The Office of Safe and Healthy Neighborhood is expanding its multifaceted violence prevention efforts in Louisville, thanks to a $1.3 million federal grant and a new partnership with the Chestnut Street YMCA, which has hired a team to do conflict resolution work in the Russell neighborhood.
Mayor Greg Fischer established the OSHN in March 2013 because of the city’s rising homicide rate. The office was tasked with developing a comprehensive strategy to decrease violence. OSHN Director Rashaad Abdur-Rahman told Insider Louisville his department attacked the problem by creating several action plans that are grouped together under the One Love Louisville banner.
The strategy behind One Love Louisville, Abdur-Rahman said, is to target high crimes areas and address the root causes of violence in those communities. He said much of the violence can be traced to systemic and structural issues like poverty, the lack of affordable housing, the high minority incarceration rate and the lack of employment opportunities for ex-prisoners returning to economically impoverished communities.

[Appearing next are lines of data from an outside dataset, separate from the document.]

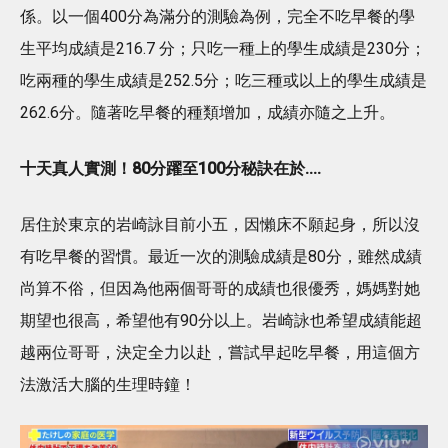
係。以一個400分為滿分的測驗為例，完全不吃早餐的學
生平均成績是216.7 分；只吃一種上的學生成績是230分；
吃兩種的學生成績是252.5分；吃三種或以上的學生成績是
262.6分。隨著吃早餐的種類增加，成績亦隨之上升。
十天真人實測！80分躍至100分秘訣在於....
居住於東京的岩崎詠目前小五，因懶床不願起身，所以沒
有吃早餐的習慣。最近一次的測驗成績是80分，雖然成績
尚算不俗，但因為他兩個哥哥的成績也很優秀，媽媽對她
期望也很高，希望他有90分以上。岩崎詠也希望成績能超
越兩位哥哥，決定全力以赴，嘗試早起吃早餐，用這個方
法激活大腦的生理時鐘！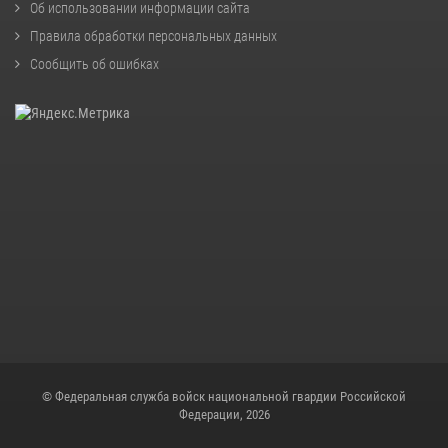
Об использовании информации сайта
Правила обработки персональных данных
Сообщить об ошибках
© Федеральная служба войск национальной гвардии Российской
Федерации, 2026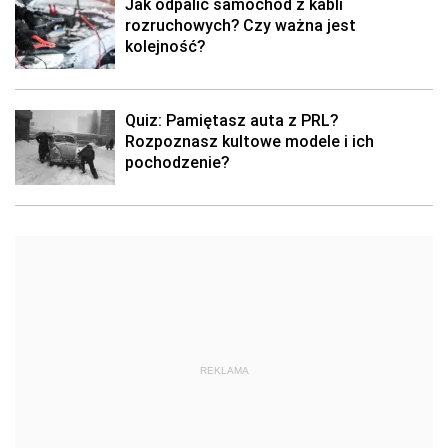
Jak odpalić samochód z kabli
rozruchowych? Czy ważna jest
kolejność?
Quiz: Pamiętasz auta z PRL?
Rozpoznasz kultowe modele i ich
pochodzenie?
REKLAMA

One of the city’s most important tools for decreasing violent crime, Abdur-Rahman said, is the Cure Violence model of conflict resolution. This evidence-based approach treats violence like a preventable disease. Community members are trained to prevent shootings and killings by detecting and interrupting lethal conflicts and mediating them to a peaceful end.
The Cure Violence approach is being used in more than 60 other cities in the United States and has decreased violent incidents by as much as 70 percent in some places, according to the program’s website.
In Louisville, the conflict resolution group No More Red Dots, which is funded by OSHN and Peace Education, is using the approach in the Portland and Shawnee neighborhoods. Data suggests, Abdur-Rahman said, that the city needs conflict resolution counselors in at least three other communities for the city to be up to capacity.
“The Chestnut Street YMCA is working with us to scale our Cure Violence work. They have hired a full-time team that will work with the community to identify and interrupt violence, and they will also look to reduce fallout from the violence that has already occurred. Right now, expansion of the Cure Violence model is kind of a stutter step. As we continue to scale, we are going to look at what other neighborhoods historically have high rates of violence,” Abdur-Rahman added.
Insider reached out to Chestnut YMCA Director Freddie Brown about the new program, but he referred all questions to the city, which is giving the organization more than $430,000 to implement it.
Another successful component to the One Love strategy has been the Reimage program, a partnership with KentuckianaWorks, which helps break the cycle of crime and violence among young adults, ages 18-24, who have been involved with the court system by connecting them to training, jobs and education. Reimage staff do street-level outreach in high-need neighborhoods, including Shawnee, Russell and Park Hill, although eligible youth from all areas of Louisville can participate.
More than 400 young people have enrolled in Reimage since it began in September 2015 and the recidivism rate among them is less than five percent, Abdur-Rahman said.
Reimage recently received a $1.3 million grant from the U.S. Department of Labor. Louisville is among five communities receiving grants and joining the national reentry project known as the Compass Rose Collaborative, which is led by FHI 360, an international nonprofit working to improve the health and well-being of people in the United States and around the world. The other communities are Boston, Baltimore, Albany, N.Y., and southeast Arkansas.
Abdur-Rahman said the new funding will allow OSHN to hire four additional Reimage team members, including three Career Pathway Coaches, who will focus on connecting youth to training and jobs in the key business sectors of technology, manufacturing, construction and youth development.
“The grant we received and the new partnerships we’ve made are is really a validation of the work we’ve been doing in the community,” Abdur-Rahman explained. “We are still very much at the beginning of this work, but we are looking forward to building it out over the coming year.”